Extracted page text data
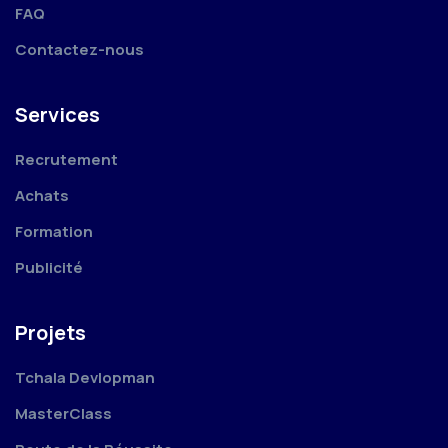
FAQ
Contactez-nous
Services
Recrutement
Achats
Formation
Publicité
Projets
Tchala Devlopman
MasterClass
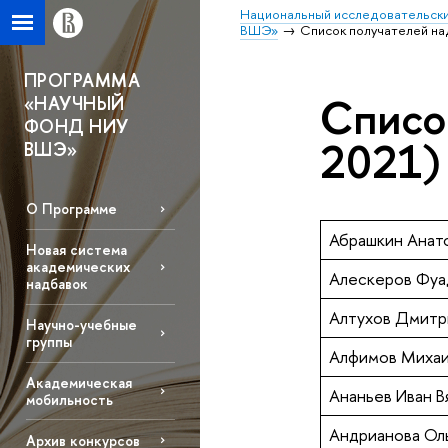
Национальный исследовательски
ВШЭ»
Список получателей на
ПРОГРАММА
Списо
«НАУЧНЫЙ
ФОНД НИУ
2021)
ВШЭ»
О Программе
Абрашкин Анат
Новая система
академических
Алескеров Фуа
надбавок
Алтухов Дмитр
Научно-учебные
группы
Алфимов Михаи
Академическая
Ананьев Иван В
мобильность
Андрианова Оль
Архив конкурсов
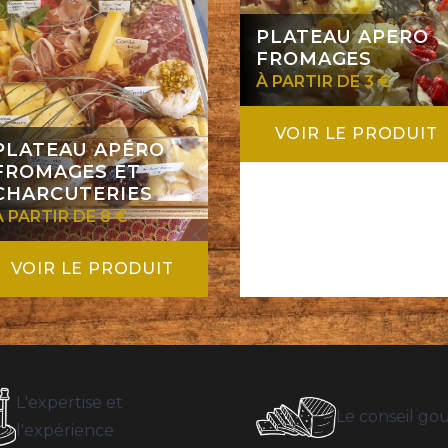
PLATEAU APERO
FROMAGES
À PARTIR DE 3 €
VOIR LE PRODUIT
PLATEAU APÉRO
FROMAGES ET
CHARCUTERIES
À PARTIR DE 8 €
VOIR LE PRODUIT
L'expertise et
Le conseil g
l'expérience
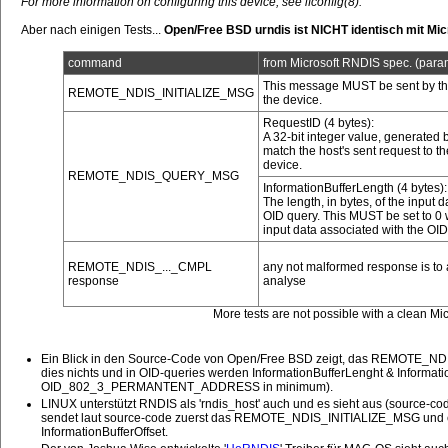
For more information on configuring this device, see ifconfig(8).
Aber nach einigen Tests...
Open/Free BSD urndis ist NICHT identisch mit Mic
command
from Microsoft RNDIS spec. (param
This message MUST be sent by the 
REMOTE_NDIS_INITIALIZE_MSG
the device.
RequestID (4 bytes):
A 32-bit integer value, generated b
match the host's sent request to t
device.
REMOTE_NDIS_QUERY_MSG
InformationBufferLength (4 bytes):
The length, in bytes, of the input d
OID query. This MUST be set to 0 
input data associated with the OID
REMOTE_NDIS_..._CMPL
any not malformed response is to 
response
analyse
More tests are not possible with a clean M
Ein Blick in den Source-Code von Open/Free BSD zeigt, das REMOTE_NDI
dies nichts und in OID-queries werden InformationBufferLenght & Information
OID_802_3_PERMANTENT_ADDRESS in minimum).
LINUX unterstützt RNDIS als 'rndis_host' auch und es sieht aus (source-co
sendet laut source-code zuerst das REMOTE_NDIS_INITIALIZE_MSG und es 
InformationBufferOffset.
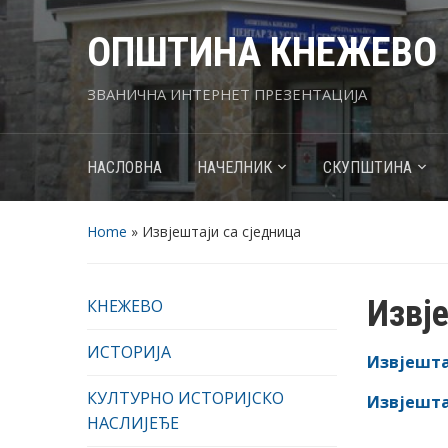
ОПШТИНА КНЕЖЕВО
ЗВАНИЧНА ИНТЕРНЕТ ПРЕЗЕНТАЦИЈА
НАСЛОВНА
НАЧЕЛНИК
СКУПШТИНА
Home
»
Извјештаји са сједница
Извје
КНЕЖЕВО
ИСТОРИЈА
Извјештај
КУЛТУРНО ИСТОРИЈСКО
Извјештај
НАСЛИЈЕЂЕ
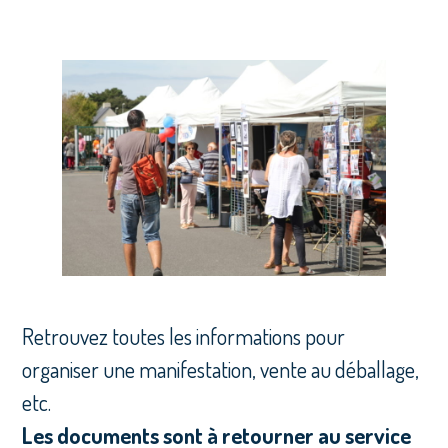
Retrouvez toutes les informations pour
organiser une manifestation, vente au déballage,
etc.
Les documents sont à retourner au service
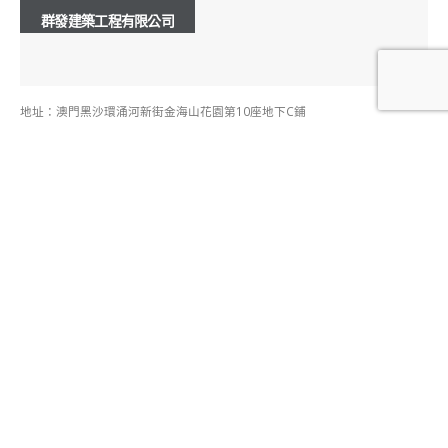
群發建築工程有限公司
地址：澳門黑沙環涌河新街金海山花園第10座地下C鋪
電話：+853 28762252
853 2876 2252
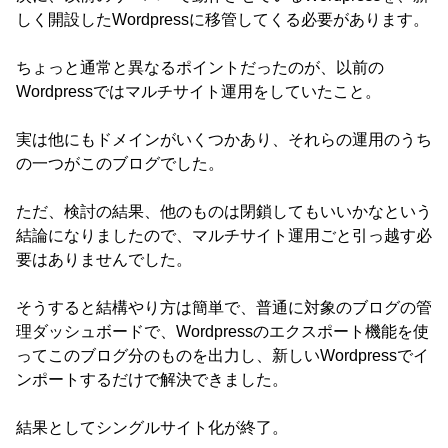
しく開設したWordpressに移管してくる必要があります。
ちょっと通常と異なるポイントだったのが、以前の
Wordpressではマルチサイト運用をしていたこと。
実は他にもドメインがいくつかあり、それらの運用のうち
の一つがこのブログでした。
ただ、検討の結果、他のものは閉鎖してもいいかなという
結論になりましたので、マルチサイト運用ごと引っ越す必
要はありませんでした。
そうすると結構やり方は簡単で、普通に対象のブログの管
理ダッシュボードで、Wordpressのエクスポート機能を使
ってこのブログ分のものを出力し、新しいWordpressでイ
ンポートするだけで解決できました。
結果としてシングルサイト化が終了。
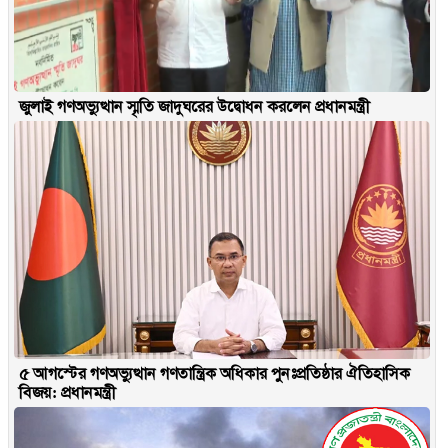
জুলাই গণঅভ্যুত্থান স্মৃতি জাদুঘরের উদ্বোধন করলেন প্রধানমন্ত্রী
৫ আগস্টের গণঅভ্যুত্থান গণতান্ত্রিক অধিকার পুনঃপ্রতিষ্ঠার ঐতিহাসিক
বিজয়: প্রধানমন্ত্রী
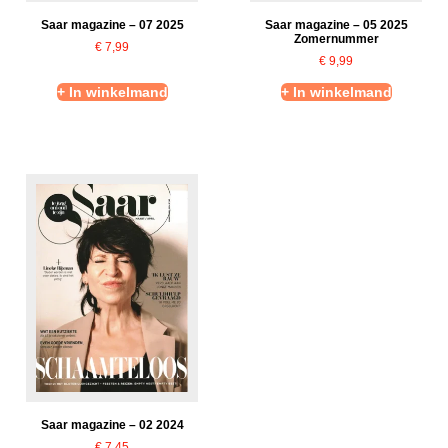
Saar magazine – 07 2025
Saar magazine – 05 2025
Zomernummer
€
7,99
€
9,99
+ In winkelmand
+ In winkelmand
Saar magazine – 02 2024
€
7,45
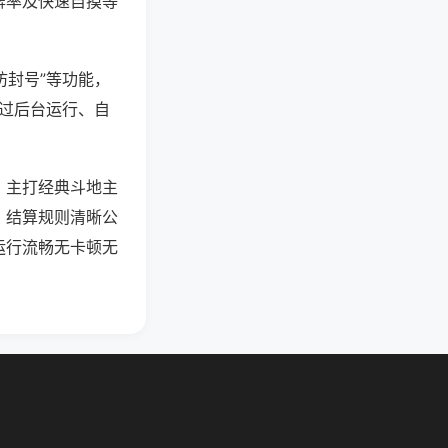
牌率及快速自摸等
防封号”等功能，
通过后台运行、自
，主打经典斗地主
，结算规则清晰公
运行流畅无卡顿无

### ABOUT THIS EXERCISE:
Pick out each line above that includes "response" and show it.

### RESULT FOR THIS EXERCISE:
any not malformed response is to 
response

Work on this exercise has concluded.